The group, which represents businesses across most of Sweden’s industries, has been critical of the plans for a higher work permit salary threshold from the start, with the organisation’s deputy director general, Karin Johansson, telling The Local this week that more than half of those affected by the higher threshold would be skilled graduate recruits.   

But the fact that it has not only rejected the higher salary threshold, but also the proposed system of exemptions, will still come as a blow to Sweden’s Migration Ministry, which is responsible for drawing up the proposed new law. 

The confederation complained that the model proposed in the conclusions of the government inquiry published in February would give the government and political parties a powerful new role in setting salary conditions in Sweden, underming the country’s successful system of collective bargaining. 

The proposal for the higher salary threshold, was, they wrote, “wrong in principal” and did “not belong in the Swedish labour market”. 

“That the state should decide on the minimum salary for certain foreign employees is an unacceptable interference in the Swedish collective bargaining model, where the parties [unions and employers] weigh up various needs and interested in negotiations,” the confederation wrote. 

In addition, the confederation argued that the proposed system where the Sweden Public Employment Service and the Migration Agency draw up a list of exempted jobs, which would then be vetted by the government, signified the return of the old system of labour market testing which was abolished in 2008.

“The government agency-based labour market testing was scrapped because of it ineffectiveness, and because it was unreasonable that government agencies were given influence over company recruitment,” the confederation wrote. 

“The system meant long handling times,  arbitrariness, uncertainty for employers and employees as well as an indirect union veto,” it wrote. “Nothing suggests it will work better this time.” 

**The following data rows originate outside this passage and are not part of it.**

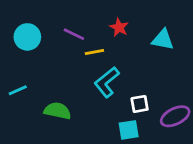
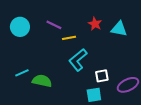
red star: (119, 27) -> (95, 24), moved
cyan line: (18, 90) -> (22, 73), moved

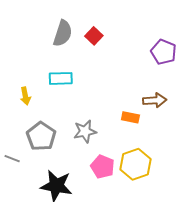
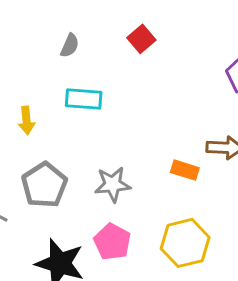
gray semicircle: (63, 33) -> (70, 45), moved, size x0.6
pink pentagon: (103, 167) -> (112, 242), moved

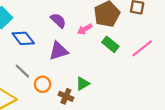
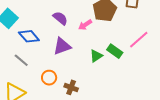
green rectangle: (110, 44) -> (115, 51), moved
gray line: (22, 71) -> (21, 60), moved
green triangle: (83, 84) -> (96, 56), moved

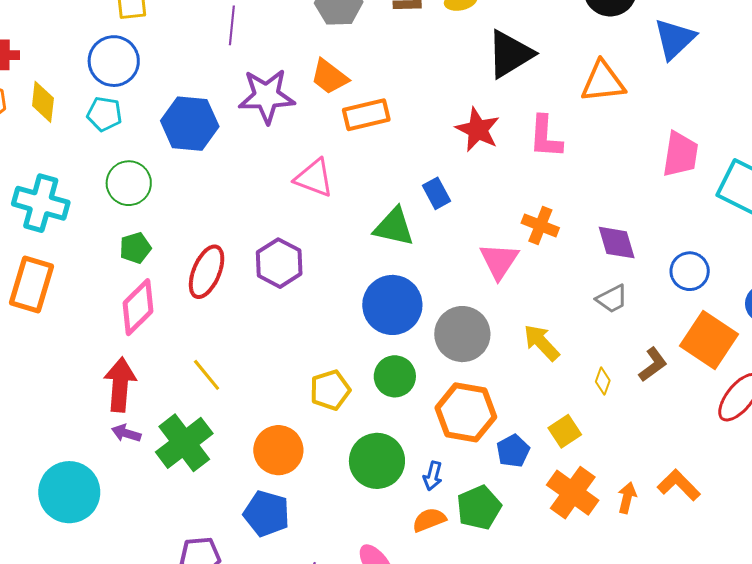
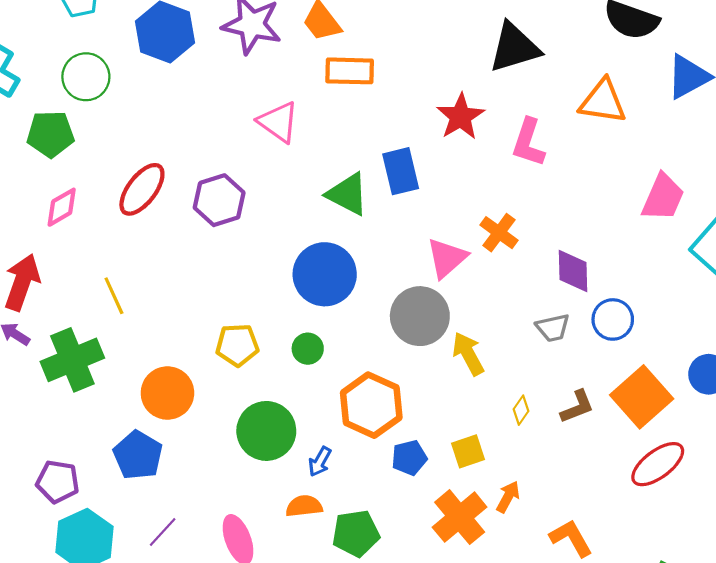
blue rectangle: (437, 193) -> (401, 171), size x1.4
green pentagon: (135, 248) -> (50, 134), moved, size x1.4
blue circle: (690, 271) -> (613, 319), moved
pink diamond: (138, 307) -> (62, 207), size x0.7
gray circle: (462, 334) -> (420, 316), moved
green circle: (395, 376) -> (308, 349), size x0.7
orange arrow: (627, 498) -> (508, 497), moved
green pentagon: (479, 507) -> (356, 533), moved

For a start, it said that the Public Employment Service’s list of professions was inexact and outdated, with only 179 professions listed, compared to 430 monitored by Statistics Sweden. 

This was particularly the case for new skilled roles within industries like battery manufacturing. 

“New professions or smaller professions are not caught up by the classification system, which among other things is going to make it harder to recruit in sectors which are important for the green industrial transition,” the confederation wrote. 

Rather than implement the proposals outlined in the inquiry’s conclusions, the confederation said, the government should instead begin work on a new national strategy for international recruitment. 

“Sweden instead needs a national strategy aimed at creating better conditions for Swedish businesses to be able to attract, recruit and retain international competence,” they wrote.